____ MATERIAL PROVIDED

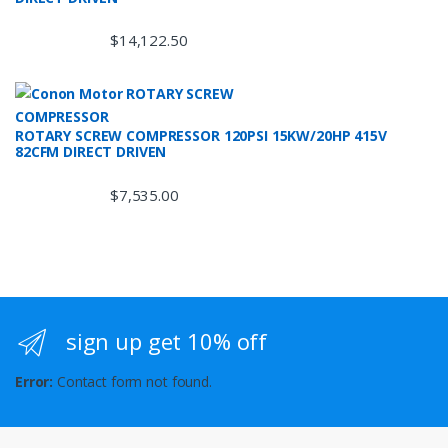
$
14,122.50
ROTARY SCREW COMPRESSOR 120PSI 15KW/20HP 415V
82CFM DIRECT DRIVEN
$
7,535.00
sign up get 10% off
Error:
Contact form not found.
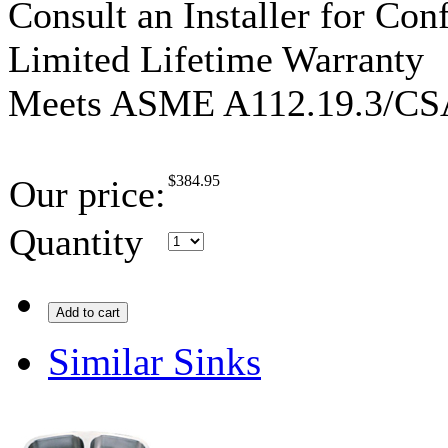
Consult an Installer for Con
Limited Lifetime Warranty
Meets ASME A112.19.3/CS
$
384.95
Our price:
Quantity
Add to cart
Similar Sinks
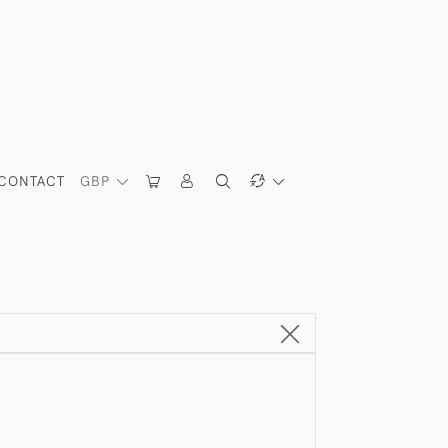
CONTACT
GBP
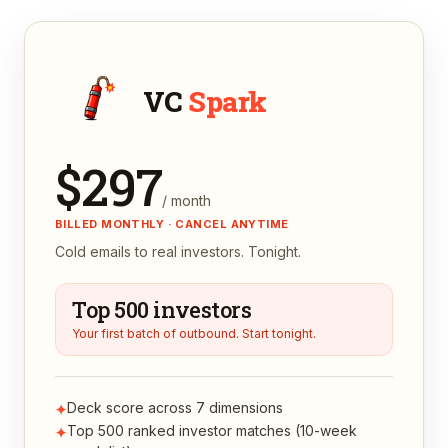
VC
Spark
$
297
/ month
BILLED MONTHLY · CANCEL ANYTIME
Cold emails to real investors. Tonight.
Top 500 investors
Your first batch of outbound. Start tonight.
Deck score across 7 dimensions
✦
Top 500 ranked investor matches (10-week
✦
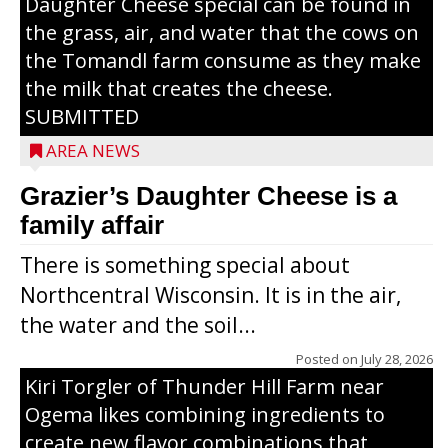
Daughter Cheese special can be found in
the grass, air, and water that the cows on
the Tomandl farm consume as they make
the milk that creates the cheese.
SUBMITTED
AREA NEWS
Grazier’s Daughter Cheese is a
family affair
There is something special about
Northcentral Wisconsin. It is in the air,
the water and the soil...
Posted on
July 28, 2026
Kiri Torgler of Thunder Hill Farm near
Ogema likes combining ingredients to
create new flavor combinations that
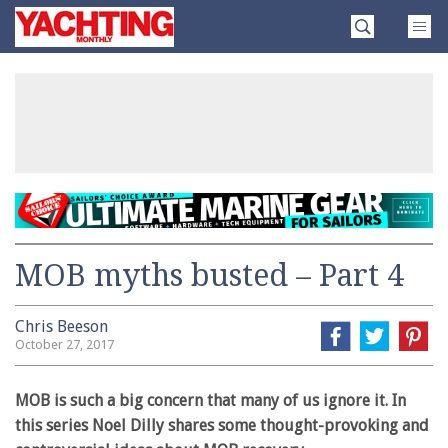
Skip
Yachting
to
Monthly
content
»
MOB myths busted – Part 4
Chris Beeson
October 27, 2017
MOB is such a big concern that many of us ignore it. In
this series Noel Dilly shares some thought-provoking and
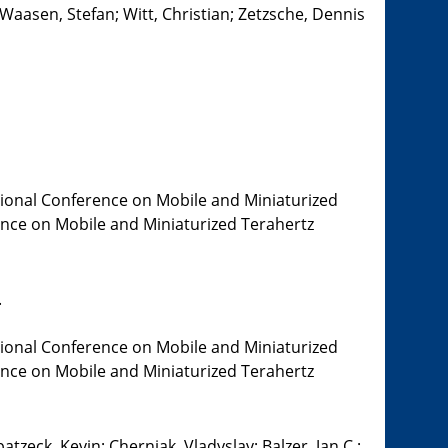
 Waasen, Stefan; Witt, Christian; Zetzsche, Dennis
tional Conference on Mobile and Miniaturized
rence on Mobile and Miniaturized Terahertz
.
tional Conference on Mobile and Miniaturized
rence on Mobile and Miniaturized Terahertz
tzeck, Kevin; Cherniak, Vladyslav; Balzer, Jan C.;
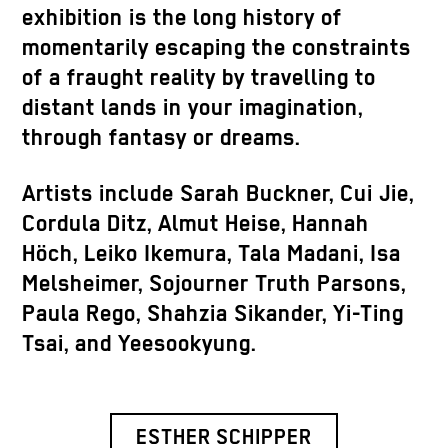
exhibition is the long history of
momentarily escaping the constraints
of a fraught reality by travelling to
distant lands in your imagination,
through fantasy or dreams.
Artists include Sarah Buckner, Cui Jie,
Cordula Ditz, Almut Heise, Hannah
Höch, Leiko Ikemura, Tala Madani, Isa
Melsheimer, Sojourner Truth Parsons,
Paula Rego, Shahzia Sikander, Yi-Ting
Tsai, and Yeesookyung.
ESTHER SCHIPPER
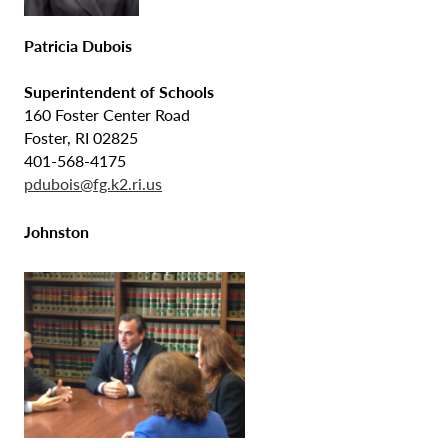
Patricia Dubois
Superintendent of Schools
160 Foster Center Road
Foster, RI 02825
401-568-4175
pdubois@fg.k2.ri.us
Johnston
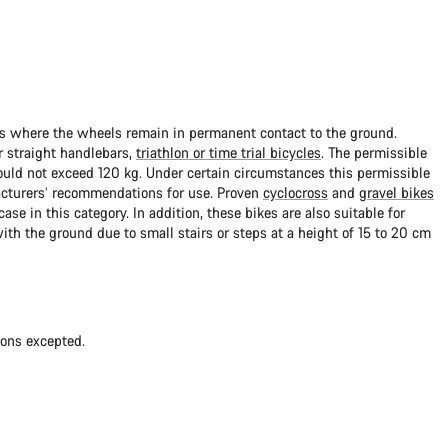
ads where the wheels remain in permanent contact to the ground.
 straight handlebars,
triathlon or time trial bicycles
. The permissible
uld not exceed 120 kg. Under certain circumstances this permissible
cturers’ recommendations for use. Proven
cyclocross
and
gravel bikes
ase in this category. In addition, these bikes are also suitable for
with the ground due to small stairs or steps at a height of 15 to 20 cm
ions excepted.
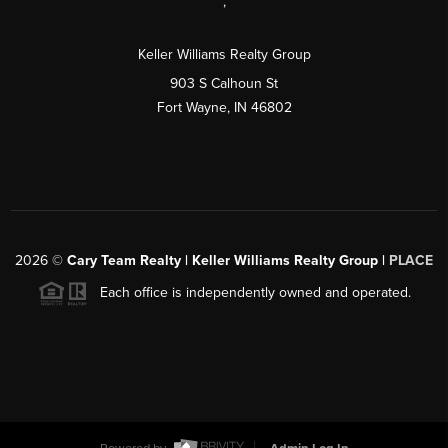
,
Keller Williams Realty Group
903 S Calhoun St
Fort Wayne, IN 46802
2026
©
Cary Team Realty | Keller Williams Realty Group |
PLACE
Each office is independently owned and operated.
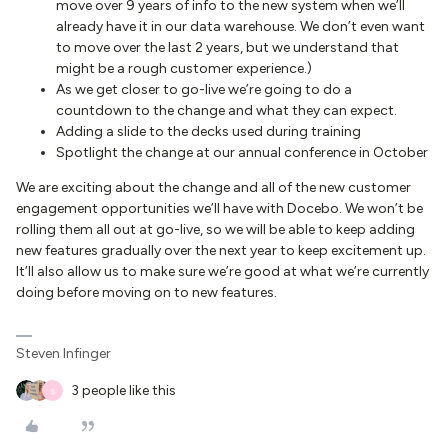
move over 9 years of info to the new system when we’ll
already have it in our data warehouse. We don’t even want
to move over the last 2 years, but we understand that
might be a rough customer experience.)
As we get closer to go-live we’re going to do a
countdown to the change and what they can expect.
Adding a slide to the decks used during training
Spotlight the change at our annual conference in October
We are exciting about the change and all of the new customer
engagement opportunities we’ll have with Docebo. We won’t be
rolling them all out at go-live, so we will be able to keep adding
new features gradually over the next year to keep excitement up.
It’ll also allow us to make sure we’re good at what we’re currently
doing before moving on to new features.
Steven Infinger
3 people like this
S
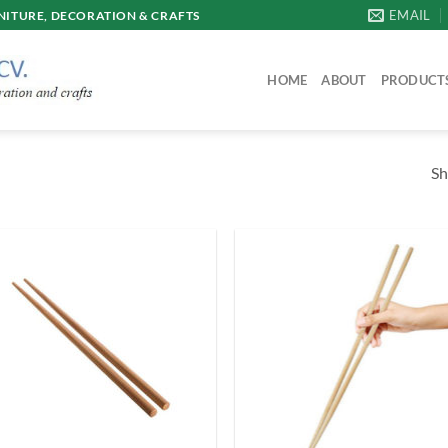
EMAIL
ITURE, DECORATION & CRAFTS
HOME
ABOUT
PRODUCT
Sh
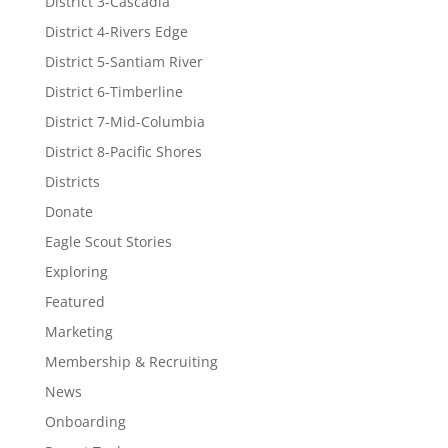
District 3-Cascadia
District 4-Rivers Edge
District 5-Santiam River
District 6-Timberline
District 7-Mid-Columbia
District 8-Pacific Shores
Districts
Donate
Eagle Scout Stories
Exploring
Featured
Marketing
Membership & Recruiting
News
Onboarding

________

WHAT YOU HAVE TO DO:
A faithful copy of every entry is needed, omitting each image.

SOLUTION:
$
14,122.50
ROTARY SCREW COMPRESSOR 120PSI 15KW/20HP 415V
82CFM DIRECT DRIVEN
$
7,535.00
sign up get 10% off
Error:
Contact form not found.
Consult an Installer for Con
Limited Lifetime Warranty
Meets ASME A112.19.3/CS
$
384.95
Our price:
Quantity
Add to cart
Similar Sinks
CONTACT
GBP
VC
Spark
$
297
/ month
BILLED MONTHLY · CANCEL ANYTIME
Cold emails to real investors. Tonight.
Top 500 investors
Your first batch of outbound. Start tonight.
Deck score across 7 dimensions
✦
Top 500 ranked investor matches (10-week
✦
Daughter Cheese special can be found in
the grass, air, and water that the cows on
the Tomandl farm consume as they make
the milk that creates the cheese.
SUBMITTED
AREA NEWS
Grazier’s Daughter Cheese is a
family affair
There is something special about
Northcentral Wisconsin. It is in the air,
the water and the soil...
Posted on
July 28, 2026
Kiri Torgler of Thunder Hill Farm near
Ogema likes combining ingredients to
create new flavor combinations that
Skip
Yachting
to
Monthly
content
»
MOB myths busted – Part 4
Chris Beeson
October 27, 2017
MOB is such a big concern that many of us ignore it. In
this series Noel Dilly shares some thought-provoking and
 Waasen, Stefan; Witt, Christian; Zetzsche, Dennis
tional Conference on Mobile and Miniaturized
rence on Mobile and Miniaturized Terahertz
.
tional Conference on Mobile and Miniaturized
rence on Mobile and Miniaturized Terahertz
tzeck, Kevin; Cherniak, Vladyslav; Balzer, Jan C.;
exhibition is the long history of
momentarily escaping the constraints
of a fraught reality by travelling to
distant lands in your imagination,
through fantasy or dreams.
Artists include Sarah Buckner, Cui Jie,
Cordula Ditz, Almut Heise, Hannah
Höch, Leiko Ikemura, Tala Madani, Isa
Melsheimer, Sojourner Truth Parsons,
Paula Rego, Shahzia Sikander, Yi-Ting
Tsai, and Yeesookyung.
ESTHER SCHIPPER
Patricia Dubois
Superintendent of Schools
160 Foster Center Road
Foster, RI 02825
401-568-4175
pdubois@fg.k2.ri.us
Johnston
ads where the wheels remain in permanent contact to the ground.
 straight handlebars,
triathlon or time trial bicycles
. The permissible
uld not exceed 120 kg. Under certain circumstances this permissible
cturers’ recommendations for use. Proven
cyclocross
and
gravel bikes
ase in this category. In addition, these bikes are also suitable for
with the ground due to small stairs or steps at a height of 15 to 20 cm
ions excepted.
,
Keller Williams Realty Group
903 S Calhoun St
Fort Wayne, IN 46802
2026
©
Cary Team Realty | Keller Williams Realty Group |
PLACE
Each office is independently owned and operated.
move over 9 years of info to the new system when we’ll
already have it in our data warehouse. We don’t even want
to move over the last 2 years, but we understand that
might be a rough customer experience.)
As we get closer to go-live we’re going to do a
countdown to the change and what they can expect.
Adding a slide to the decks used during training
Spotlight the change at our annual conference in October
We are exciting about the change and all of the new customer
engagement opportunities we’ll have with Docebo. We won’t be
rolling them all out at go-live, so we will be able to keep adding
new features gradually over the next year to keep excitement up.
It’ll also allow us to make sure we’re good at what we’re currently
doing before moving on to new features.
Steven Infinger
3 people like this
S
EMAIL
ITURE, DECORATION & CRAFTS
HOME
ABOUT
PRODUCT
Sh
District 3-Cascadia
District 4-Rivers Edge
District 5-Santiam River
District 6-Timberline
District 7-Mid-Columbia
District 8-Pacific Shores
Districts
Donate
Eagle Scout Stories
Exploring
Featured
Marketing
Membership & Recruiting
News
Onboarding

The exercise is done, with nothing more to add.